* WHAT TO DO *
Scan the material below for the string "Clarins", and copy every line where it shows up.
***** DATASET CONTENT *****
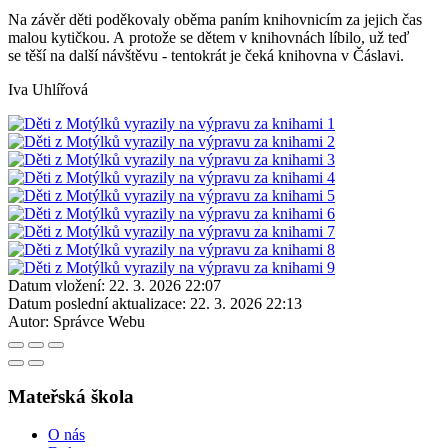
Na závěr děti poděkovaly oběma paním knihovnicím za jejich čas
malou kytičkou. A protože se dětem v knihovnách líbilo, už teď
se těší na další návštěvu - tentokrát je čeká knihovna v Čáslavi.
Iva Uhlířová
Datum vložení:
22. 3. 2026 22:07
Datum poslední aktualizace:
22. 3. 2026 22:13
Autor:
Správce Webu
Mateřská škola
O nás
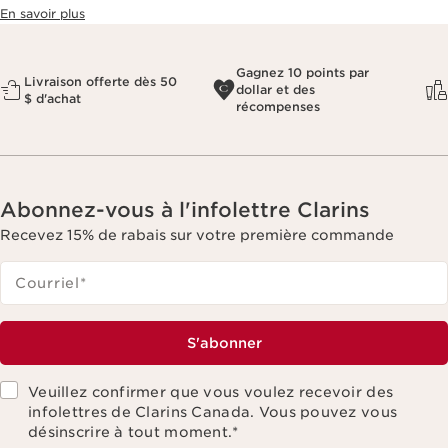
En savoir plus
Gagnez 10 points par
Livraison offerte dès 50
dollar et des
$ d'achat
récompenses
Abonnez-vous à l'infolettre Clarins
Recevez 15% de rabais sur votre première commande
Courriel
*
S'abonner
Veuillez confirmer que vous voulez recevoir des
infolettres de Clarins Canada. Vous pouvez vous
désinscrire à tout moment.
*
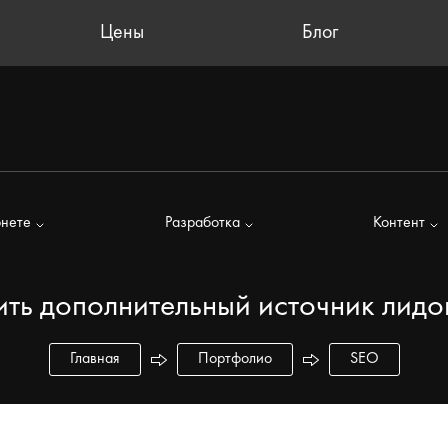
Цены
Блог
рнете
Разработка
Контент
ить дополнительный источник лидо
Главная
Портфолио
SEO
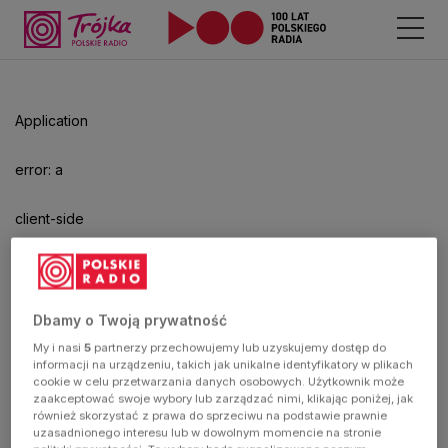
Odtwarzacz
jest
gotowy.
Kliknij
Application
aby
odtwarzać.
error: a
client-side
exception
has
Dbamy o Twoją prywatność
My i nasi
5
partnerzy przechowujemy lub uzyskujemy dostęp do
occurred
informacji na urządzeniu, takich jak unikalne identyfikatory w plikach
cookie w celu przetwarzania danych osobowych. Użytkownik może
zaakceptować swoje wybory lub zarządzać nimi, klikając poniżej, jak
(see the
również skorzystać z prawa do sprzeciwu na podstawie prawnie
uzasadnionego interesu lub w dowolnym momencie na stronie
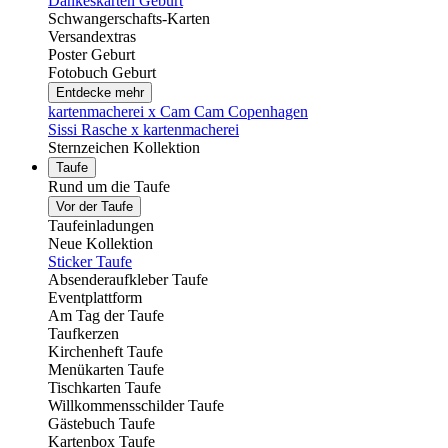
Dankeskarten Geburt
Schwangerschafts-Karten
Versandextras
Poster Geburt
Fotobuch Geburt
Entdecke mehr
kartenmacherei x Cam Cam Copenhagen
Sissi Rasche x kartenmacherei
Sternzeichen Kollektion
Taufe
Rund um die Taufe
Vor der Taufe
Taufeinladungen
Neue Kollektion
Sticker Taufe
Absenderaufkleber Taufe
Eventplattform
Am Tag der Taufe
Taufkerzen
Kirchenheft Taufe
Menükarten Taufe
Tischkarten Taufe
Willkommensschilder Taufe
Gästebuch Taufe
Kartenbox Taufe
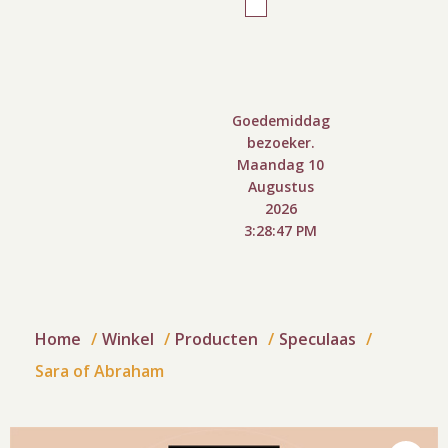
Goedemiddag
bezoeker.
Maandag 10
Augustus
2026
3:28:48 PM
Home
Winkel
Producten
Speculaas
Sara of Abraham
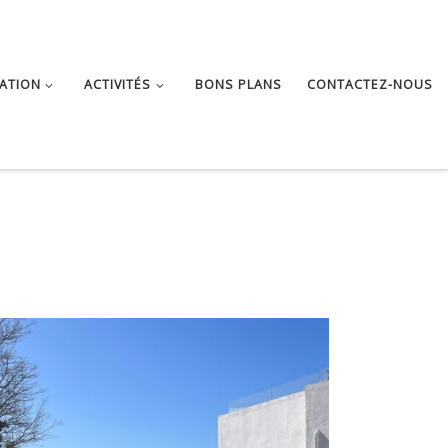
ATION
ACTIVITÉS
BONS PLANS
CONTACTEZ-NOUS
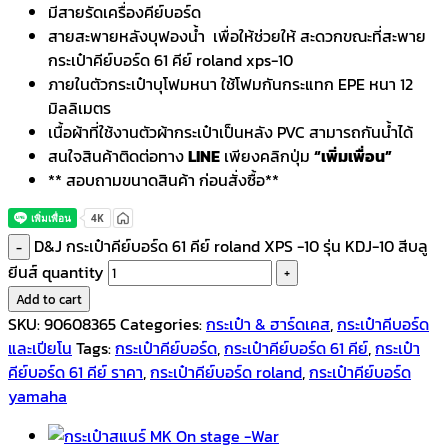
มีสายรัดเครื่องคีย์บอร์ด
สายสะพายหลังบุฟองน้ำ เพื่อให้ช่วยให้ สะดวกขณะที่สะพาย
กระเป๋าคีย์บอร์ด
61 คีย์ roland xps-10
ภายในตัวกระเป๋าบุโฟมหนา ใช้โฟมกันกระแทก EPE หนา 12
มิลลิเมตร
เนื้อผ้าที่ใช้งานตัวผ้ากระเป๋าเป็นหลัง PVC สามารถกันน้ำได้
สนใจสินค้าติดต่อทาง
LINE
เพียงคลิกปุ่ม
“เพิ่มเพื่อน”
** สอบถามขนาดสินค้า ก่อนสั่งซื้อ**
D&J กระเป๋าคีย์บอร์ด 61 คีย์ roland XPS -10 รุ่น KDJ-10 สีบลู
ยีนส์ quantity
Add to cart
SKU:
90608365
Categories:
กระเป๋า & ฮาร์ดเคส
,
กระเป๋าคีบอร์ด
และเปียโน
Tags:
กระเป๋าคีย์บอร์ด
,
กระเป๋าคีย์บอร์ด 61 คีย์
,
กระเป๋า
คีย์บอร์ด 61 คีย์ ราคา
,
กระเป๋าคีย์บอร์ด roland
,
กระเป๋าคีย์บอร์ด
yamaha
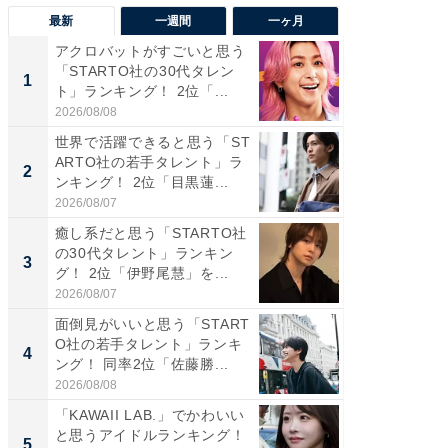
最新
一週間
一ヶ月
アクロバットがすごいと思う
癒し系だ
「STARTO社の30代タレン
の若手
1
1
ト」ランキング！ 2位「...
グ！ 2
2026/08/08
2026/08/0
世界で活躍できると思う「ST
癒し系だ
ARTO社の若手タレント」ラ
の30代
2
2
ンキング！ 2位「目黒蓮...
グ！ 2
2026/08/07
2026/08/0
癒し系だと思う「STARTO社
「パフ
の30代タレント」ランキン
思うST
3
3
グ！ 2位「伊野尾慧」を...
ンキング
2026/08/07
2026/08/0
面倒見がいいと思う「START
ギャップ
O社の若手タレント」ランキ
RTO社
4
4
ング！ 同率2位「佐藤勝...
キング！
2026/08/08
2026/08/0
「KAWAII LAB.」でかわいい
世界で活
と思うアイドルランキング！
ARTO
5
5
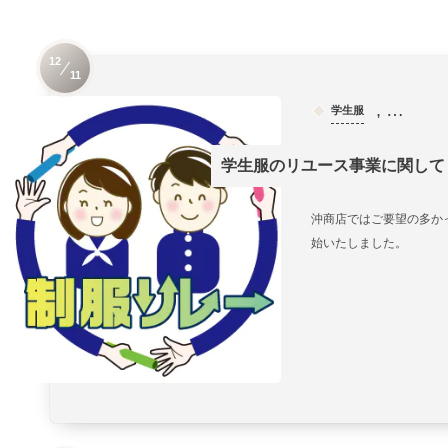
12
11
, …
学生服
学生服のリユース事業に関して
沖商店ではご要望の多か
始いたしました。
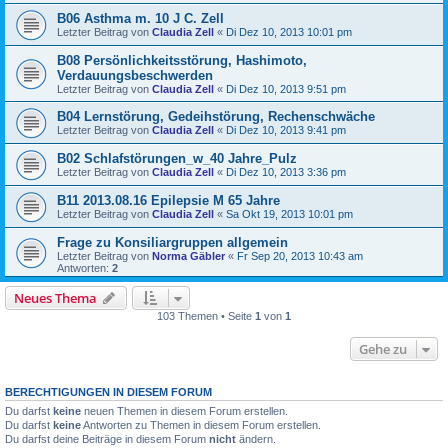
B06 Asthma m. 10 J C. Zell
Letzter Beitrag von
Claudia Zell
«
Di Dez 10, 2013 10:01 pm
B08 Persönlichkeitsstörung, Hashimoto,
Verdauungsbeschwerden
Letzter Beitrag von
Claudia Zell
«
Di Dez 10, 2013 9:51 pm
B04 Lernstörung, Gedeihstörung, Rechenschwäche
Letzter Beitrag von
Claudia Zell
«
Di Dez 10, 2013 9:41 pm
B02 Schlafstörungen_w_40 Jahre_Pulz
Letzter Beitrag von
Claudia Zell
«
Di Dez 10, 2013 3:36 pm
B11 2013.08.16 Epilepsie M 65 Jahre
Letzter Beitrag von
Claudia Zell
«
Sa Okt 19, 2013 10:01 pm
Frage zu Konsiliargruppen allgemein
Letzter Beitrag von
Norma Gäbler
«
Fr Sep 20, 2013 10:43 am
Antworten:
2
Neues Thema
103 Themen • Seite
1
von
1
Gehe zu
BERECHTIGUNGEN IN DIESEM FORUM
Du darfst
keine
neuen Themen in diesem Forum erstellen.
Du darfst
keine
Antworten zu Themen in diesem Forum erstellen.
Du darfst deine Beiträge in diesem Forum
nicht
ändern.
*****
* SOLUTION *
Abonnez-vous à l'infolettre Clarins
infolettres de Clarins Canada. Vous pouvez vous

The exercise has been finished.